BOSTON (CBS) – Each month, WBZ Cares highlights a worthy non-profit organization and tells the story of what that organization does for the community.
This month, WBZ Cares is profiling Megan’s House in Lowell, MA, a residential treatment home for young women, providing substance abuse treatment emphasizing individual dignity, self-respect, and empowerment.
For Tim Grover, founder of Megan’s house, substance abuse touched his family personally.
“Megan’s House came about as a result of my daughter [Megan] passing away as a result of a [heroin] overdose back on December 30, of 2014,” he said.
Megan, who was waiting for an opening at a drug treatment program, was 26 years old.
Grover said his daughter needed help for several years, but that help was difficult to get.
“It just got harder and harder to find a bed. A treatment bed, especially when she needed help,” he said. “She had been in a lot of different places and there were just no beds available and at that time.”
“She had been in a lot of different places and there were just no beds available and at that time.”
So, he decided to take matters into his own hands by opening his own home to help treat those suffering from the heroin epidemic.
“I had just decided to open up a treatment home for young women so that when she needed help she would always have a place to go. I had actually made an offer on this property here, which was an old school,” he said. “Unfortunately, she passed, and um I actually closed on the property the day after her funeral.”
In a letter to donors on its website, Grover described the emotional moment he had to come to terms with on that cold winter day in January 2015.
“As I was driving away from my attorney’s office, I pulled over to the side of the road and cried.
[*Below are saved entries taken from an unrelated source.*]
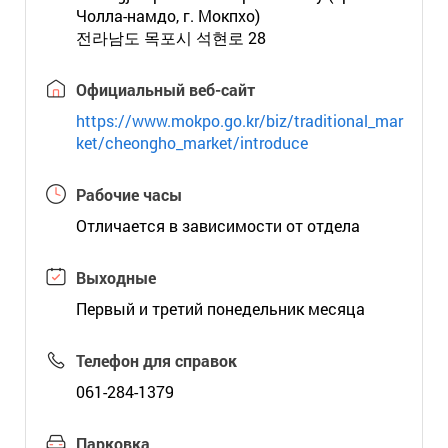
Чолла-намдо, г. Мокпхо)
전라남도 목포시 석현로 28
Официальный веб-сайт
https://www.mokpo.go.kr/biz/traditional_mar
ket/cheongho_market/introduce
Рабочие часы
Отличается в зависимости от отдела
Выходные
Первый и третий понедельник месяца
Телефон для справок
061-284-1379
Парковка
I was angry at God, angry at the system that failed my daughter and angry at the world,” he said. “I was remorseful and, most of all, I was heartbroken. My baby girl was gone.
“I was remorseful and, most of all, I was heartbroken. My baby girl was gone,” he wrote.
Despite the loss of his daughter, Grover moved ahead to establish Megan’s House for other young women who needed help.
“In my heart of hearts, I made the decision to make a difference in her memory because the issue was so important. And I just couldn’t see another parent, having to deal with the loss of a child when it didn’t have to happen,” he said.
Today, the former Riverside School in Lowell has been transformed into a home where each resident of Megan’s House receives treatment tailored to his or her individual needs.
“They provide family therapy, they provide individual therapy, they provide life skills training weather it’s opening up a checking account, or it’s learning a trade or skill. So that when they leave Megan’s House, they’ve mastered various skills so they can go out and become a productive member of the community.”